#### AIM OF THE TASK
Could you show all lines in the entries below that contain the string "Flashmode"?

#### RECORDS FOR THE EXERCISE
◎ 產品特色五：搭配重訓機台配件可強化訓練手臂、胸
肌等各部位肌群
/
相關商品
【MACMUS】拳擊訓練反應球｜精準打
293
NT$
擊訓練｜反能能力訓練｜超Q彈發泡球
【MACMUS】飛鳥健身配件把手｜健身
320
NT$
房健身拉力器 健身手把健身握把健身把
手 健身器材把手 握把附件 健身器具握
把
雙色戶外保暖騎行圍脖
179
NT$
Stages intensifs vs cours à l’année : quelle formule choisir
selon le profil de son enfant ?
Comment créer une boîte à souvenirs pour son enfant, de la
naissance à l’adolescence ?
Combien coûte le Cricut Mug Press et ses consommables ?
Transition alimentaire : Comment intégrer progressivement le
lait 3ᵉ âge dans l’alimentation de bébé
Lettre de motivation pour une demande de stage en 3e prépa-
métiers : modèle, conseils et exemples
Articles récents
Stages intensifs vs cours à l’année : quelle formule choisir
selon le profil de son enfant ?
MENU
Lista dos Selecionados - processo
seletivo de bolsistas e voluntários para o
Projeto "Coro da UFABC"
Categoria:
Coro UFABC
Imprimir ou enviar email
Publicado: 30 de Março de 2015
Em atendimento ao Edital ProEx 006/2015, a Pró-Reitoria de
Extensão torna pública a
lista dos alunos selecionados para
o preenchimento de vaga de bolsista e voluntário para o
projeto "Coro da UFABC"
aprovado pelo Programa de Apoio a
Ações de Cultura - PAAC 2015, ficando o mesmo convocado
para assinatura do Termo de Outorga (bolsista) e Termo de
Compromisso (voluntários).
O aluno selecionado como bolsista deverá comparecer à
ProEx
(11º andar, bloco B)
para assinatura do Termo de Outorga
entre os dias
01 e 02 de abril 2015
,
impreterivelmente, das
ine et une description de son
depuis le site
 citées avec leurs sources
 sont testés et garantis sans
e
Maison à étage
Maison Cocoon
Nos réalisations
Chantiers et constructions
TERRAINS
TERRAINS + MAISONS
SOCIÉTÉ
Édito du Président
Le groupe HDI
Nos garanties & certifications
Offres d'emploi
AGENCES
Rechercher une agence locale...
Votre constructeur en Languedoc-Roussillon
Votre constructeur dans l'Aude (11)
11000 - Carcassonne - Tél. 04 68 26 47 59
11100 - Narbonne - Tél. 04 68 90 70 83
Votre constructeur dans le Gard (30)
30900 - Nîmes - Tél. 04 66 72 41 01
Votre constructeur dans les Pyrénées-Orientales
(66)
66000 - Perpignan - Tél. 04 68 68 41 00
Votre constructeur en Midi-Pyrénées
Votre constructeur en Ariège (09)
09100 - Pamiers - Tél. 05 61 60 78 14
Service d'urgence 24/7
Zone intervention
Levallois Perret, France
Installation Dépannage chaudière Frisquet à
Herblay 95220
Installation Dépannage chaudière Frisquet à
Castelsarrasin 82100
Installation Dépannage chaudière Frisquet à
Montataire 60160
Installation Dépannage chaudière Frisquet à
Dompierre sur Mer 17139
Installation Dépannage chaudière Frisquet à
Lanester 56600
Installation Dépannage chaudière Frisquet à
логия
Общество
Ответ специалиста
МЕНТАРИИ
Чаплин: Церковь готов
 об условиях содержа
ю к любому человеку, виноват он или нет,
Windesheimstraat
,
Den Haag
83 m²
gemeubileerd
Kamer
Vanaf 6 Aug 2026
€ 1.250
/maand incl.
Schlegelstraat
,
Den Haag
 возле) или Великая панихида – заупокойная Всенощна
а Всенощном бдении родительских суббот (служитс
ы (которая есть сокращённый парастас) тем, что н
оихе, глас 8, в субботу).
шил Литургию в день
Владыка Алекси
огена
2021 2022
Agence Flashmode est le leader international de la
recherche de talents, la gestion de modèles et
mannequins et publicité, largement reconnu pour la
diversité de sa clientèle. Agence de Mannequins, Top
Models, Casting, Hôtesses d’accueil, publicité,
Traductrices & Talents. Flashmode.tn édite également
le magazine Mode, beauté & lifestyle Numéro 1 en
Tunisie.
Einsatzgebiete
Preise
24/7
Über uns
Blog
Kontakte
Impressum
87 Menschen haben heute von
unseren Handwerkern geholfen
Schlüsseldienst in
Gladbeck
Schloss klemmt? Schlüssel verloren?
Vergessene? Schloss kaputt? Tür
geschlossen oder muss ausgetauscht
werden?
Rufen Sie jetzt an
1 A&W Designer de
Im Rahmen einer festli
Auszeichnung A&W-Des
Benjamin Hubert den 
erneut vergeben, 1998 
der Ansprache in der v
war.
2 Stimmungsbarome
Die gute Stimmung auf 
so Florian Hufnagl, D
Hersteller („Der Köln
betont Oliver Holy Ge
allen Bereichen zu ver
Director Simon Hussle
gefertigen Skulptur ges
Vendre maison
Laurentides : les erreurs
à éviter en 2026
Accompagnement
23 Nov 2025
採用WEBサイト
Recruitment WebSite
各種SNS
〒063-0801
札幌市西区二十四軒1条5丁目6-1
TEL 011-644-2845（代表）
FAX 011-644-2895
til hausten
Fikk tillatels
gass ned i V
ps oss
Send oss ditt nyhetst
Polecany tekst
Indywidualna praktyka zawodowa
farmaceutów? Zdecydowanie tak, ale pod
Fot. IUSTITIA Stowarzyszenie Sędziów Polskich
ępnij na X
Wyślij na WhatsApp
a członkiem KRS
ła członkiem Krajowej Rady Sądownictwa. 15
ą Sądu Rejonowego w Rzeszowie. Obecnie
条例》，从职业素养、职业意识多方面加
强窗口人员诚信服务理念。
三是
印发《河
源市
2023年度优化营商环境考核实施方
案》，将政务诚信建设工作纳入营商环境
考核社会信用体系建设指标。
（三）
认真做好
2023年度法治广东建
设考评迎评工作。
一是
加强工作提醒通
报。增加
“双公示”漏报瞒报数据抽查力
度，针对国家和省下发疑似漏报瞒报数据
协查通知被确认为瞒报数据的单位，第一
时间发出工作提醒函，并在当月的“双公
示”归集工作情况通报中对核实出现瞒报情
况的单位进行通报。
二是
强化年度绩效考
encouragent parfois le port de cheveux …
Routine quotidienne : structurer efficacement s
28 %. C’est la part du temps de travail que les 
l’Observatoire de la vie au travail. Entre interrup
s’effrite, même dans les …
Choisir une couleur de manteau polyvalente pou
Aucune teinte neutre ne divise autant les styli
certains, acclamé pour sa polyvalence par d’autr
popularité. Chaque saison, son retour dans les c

#### TASK ANSWER
Agence Flashmode est le leader international de la
Traductrices & Talents. Flashmode.tn édite également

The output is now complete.